Linking up with#fiveminutefriday today! Five minutes of uninterrupted writing...no editing. No overthinking. Just write! Today's word is: FUTURE
On December 13, 2011 my world blew up with the slam of a judge's gavel as she declared my marriage "irretrievably broken". In an instant, my imagined future disappeared, and my world went blank. I couldn't see two steps in front of me to get back to the car, let alone a future without my husband.
Not only was my perceived future erased from existence, but my current world was thrown into a vortex of confusion, betrayal, and uncertainty. If THIS could happen to me, when would the next shoe drop? Don't horrible things happen in a series of three? I could barely breathe wondering how I would survive the sudden elimination of the life I had known.

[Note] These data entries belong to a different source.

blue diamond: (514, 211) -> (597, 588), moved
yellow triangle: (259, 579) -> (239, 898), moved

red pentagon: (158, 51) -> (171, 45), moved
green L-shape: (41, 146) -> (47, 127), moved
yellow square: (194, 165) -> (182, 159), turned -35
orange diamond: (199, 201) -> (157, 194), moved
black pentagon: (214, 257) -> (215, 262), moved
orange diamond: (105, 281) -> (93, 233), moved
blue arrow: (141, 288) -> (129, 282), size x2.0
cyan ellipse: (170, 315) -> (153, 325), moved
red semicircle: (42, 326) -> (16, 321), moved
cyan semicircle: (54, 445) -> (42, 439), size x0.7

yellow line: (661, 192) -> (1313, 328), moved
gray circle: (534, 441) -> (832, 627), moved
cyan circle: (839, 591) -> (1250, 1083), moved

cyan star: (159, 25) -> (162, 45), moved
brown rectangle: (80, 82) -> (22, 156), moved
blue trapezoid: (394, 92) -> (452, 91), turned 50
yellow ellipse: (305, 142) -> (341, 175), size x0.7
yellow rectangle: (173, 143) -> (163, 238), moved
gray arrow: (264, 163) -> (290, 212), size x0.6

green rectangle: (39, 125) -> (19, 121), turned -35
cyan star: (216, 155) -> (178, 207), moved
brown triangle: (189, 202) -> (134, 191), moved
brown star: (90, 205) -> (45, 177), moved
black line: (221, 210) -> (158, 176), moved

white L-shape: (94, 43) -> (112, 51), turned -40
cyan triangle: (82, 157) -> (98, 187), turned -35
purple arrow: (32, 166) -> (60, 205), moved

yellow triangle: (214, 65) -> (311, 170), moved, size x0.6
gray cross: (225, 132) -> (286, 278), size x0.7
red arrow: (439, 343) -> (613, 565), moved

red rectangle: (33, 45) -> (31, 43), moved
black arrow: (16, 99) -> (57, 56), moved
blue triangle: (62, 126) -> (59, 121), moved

When the bottom drops out, how do we proceed? What steps will bring us through the nothingness to see our future through a new lens? Here are three things that helped me navigate this vacant space.
1. Stop trying to look so far ahead: I'm an elementary school teacher. I plan everything. Things don't always go as planned, but within the school structure, I'm much more willing to go with the flow than I am in my own life. Personally, I want to be able to see 5, 10, 15, 20 years into the future. God reminds us not to even plan for the next DAY. (Proverbs 27:1) If I'm constantly theorizing about my future, of course my anxiety and fear levels will rise dramatically. One. Day. At. A. Time is all we can plan for. (Read more from my earlier post on what a day may bring.)
2. Believe God when He says He will take care of the future: Whether I choose to believe it or not, God IS taking care of me moment by moment, which includes my continued care into whatever the future holds.
Matthew 6:26-27- Look at the birds of the air; they neither sow nor reap, nor gather into barns, and yet your heavenly Father feeds them. Are you not of more value than they? And which of you by being anxious can add a single hour to her span of life?
I don't think God can be much clearer. His question is rhetorical- aren't you- my daughter, my beloved, my friend- more valuable than just a bird?? I choose to believe that God is taking care of me as His precious one.
3. Remember our purpose on this Earth: When I dwell and meditate continually on the future I lost, I begin to limit the way God can use me. I begin to dictate to God how I want to be used, and the things I think are in my best life. Can I not stand in awe of my great God who is infinitely greater than I am? Can I not accept the trials that I would never choose for myself that draw me closer to Him and cause me to become more like Him? My purpose here is not to be "happy". It's not to have everything I want. My purpose here is to glorify God. To use my gifts and strengths as a vessel of His making. My plans are nothing compared to the plans God has for me. It won't always be easy. It won't always make sense. Others might make choices that change how God uses us, but He is never surprised. Never caught off guard. Never ceasing to draw us near and use our pain and doubt to grow us in relation to Himself. Those ways are not my ways, they're so much better.
When the future you were betting on suddenly erases, there's no going back. There's no use in hoping and pining and dwelling on that future when God has so much more for us.
Focus on today.
Believe God's promises.
Seek His purposes above all of our inferior plans.
The future is so bright friend- be sure to bring your shades!!